*EXERCISE*. Would you please return the lines of the entries below starting at the line that has "dan LPG 3 Kg, 196..." and ending at the line that has "dan pendampingan kegiatan", both included, exactly as they are?

*DATASET CONTENT*.

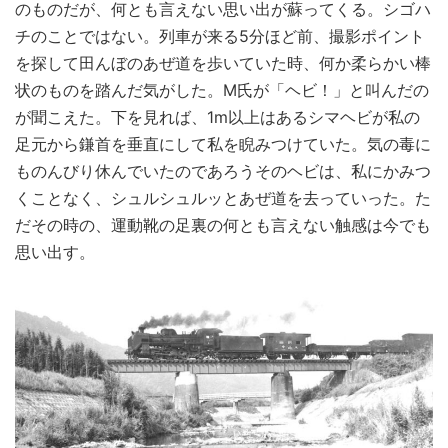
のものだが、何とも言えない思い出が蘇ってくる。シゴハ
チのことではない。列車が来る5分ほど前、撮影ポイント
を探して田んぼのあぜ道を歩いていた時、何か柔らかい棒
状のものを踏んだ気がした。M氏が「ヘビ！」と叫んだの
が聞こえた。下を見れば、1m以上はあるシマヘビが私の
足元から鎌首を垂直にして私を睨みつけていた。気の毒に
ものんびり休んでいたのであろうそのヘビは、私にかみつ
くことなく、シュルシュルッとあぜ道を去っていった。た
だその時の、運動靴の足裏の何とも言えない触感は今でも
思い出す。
* * *
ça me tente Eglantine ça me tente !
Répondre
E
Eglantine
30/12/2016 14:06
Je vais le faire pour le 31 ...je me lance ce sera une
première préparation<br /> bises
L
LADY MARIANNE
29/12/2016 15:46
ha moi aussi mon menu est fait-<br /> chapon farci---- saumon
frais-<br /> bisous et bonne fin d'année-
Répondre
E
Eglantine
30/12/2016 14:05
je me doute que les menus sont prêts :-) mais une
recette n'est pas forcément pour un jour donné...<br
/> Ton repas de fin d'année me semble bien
...
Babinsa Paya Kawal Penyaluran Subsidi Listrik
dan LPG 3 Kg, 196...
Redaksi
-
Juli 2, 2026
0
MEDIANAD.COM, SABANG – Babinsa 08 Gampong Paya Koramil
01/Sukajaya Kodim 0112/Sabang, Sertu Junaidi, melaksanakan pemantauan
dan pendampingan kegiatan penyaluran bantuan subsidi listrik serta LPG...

*EXERCISE RESPONSE*.
dan LPG 3 Kg, 196...
Redaksi
-
Juli 2, 2026
0
MEDIANAD.COM, SABANG – Babinsa 08 Gampong Paya Koramil
01/Sukajaya Kodim 0112/Sabang, Sertu Junaidi, melaksanakan pemantauan
dan pendampingan kegiatan penyaluran bantuan subsidi listrik serta LPG...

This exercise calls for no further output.